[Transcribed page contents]
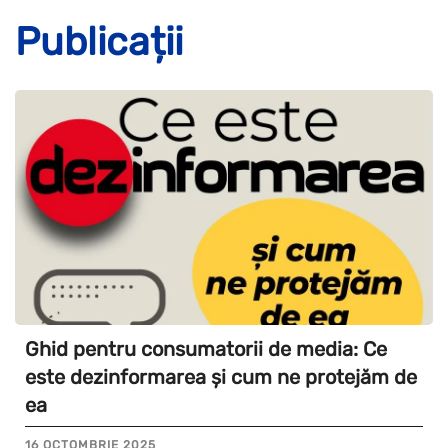
Publicații
Ghid pentru consumatorii de media: Ce
este dezinformarea și cum ne protejăm de
ea
16 OCTOMBRIE 2025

--- THE PROBLEM ---
All preceding records should be duplicated verbatim, images excepted.

--- RESPONSE TO THIS EXERCISE ---
Publicații
Ghid pentru consumatorii de media: Ce
este dezinformarea și cum ne protejăm de
ea
16 OCTOMBRIE 2025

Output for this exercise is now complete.